5. Removable maxillary bite plate with tongue spring appliance can be used for the correction of any anterior crossbite, either alone or in combination with other orthopedic devices such as chin caps and appliances like fixed retainers. For specific devices and applications, refer to Chapter 7.

6. Fixed appliances, including edgewise and Begg appliances, can be used to correct anterior crossbite, often during mixed dentition or permanent dentition. When using the Begg appliance, Class III traction should be applied instead of Class II, with a traction force of about 80g.

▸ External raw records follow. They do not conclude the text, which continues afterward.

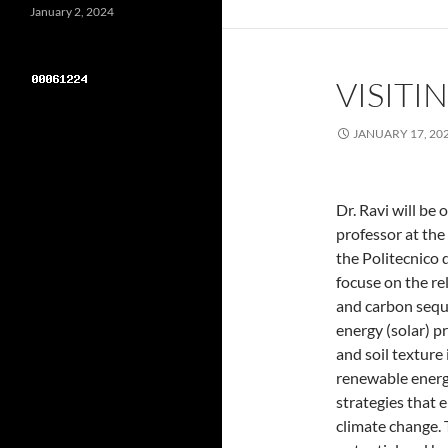
January 2, 2024
VISITI
JANUARY 17, 20
Dr. Ravi will be 
professor at the
the Politecnico d
focuse on the rel
and carbon seque
energy (solar) p
and soil texture
renewable energy
strategies that 
climate change.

7. For adult anterior crossbite correction, if it is dentoalveolar anterior crossbite or Grade I skeletal anterior crossbite, the aforementioned non-orthopedic correction devices can be used. If it is anterior crossbite combined with significant skeletal deformity, combined orthodontic and surgical orthodontic treatment is required.

bubble_chart Prevention

1. During the lactation period, correct poor breastfeeding postures to avoid excessive protrusion of the infant's mandible.

2. Maintain the space of prematurely lost primary teeth, especially focusing on preserving the space of prematurely lost upper primary molars. Remove retained teeth, particularly promoting lactation molars, as early as possible.

3. If caused by chronic inflammation of the tonsils, promptly treat tonsil-related conditions.

4. For anterior crossbite caused by insufficient wear of primary canines, adjust the excessive occlusal interference to allow the mandible to self-reposition.

5. If caused by poor oral habits, eliminate these habits as early as possible.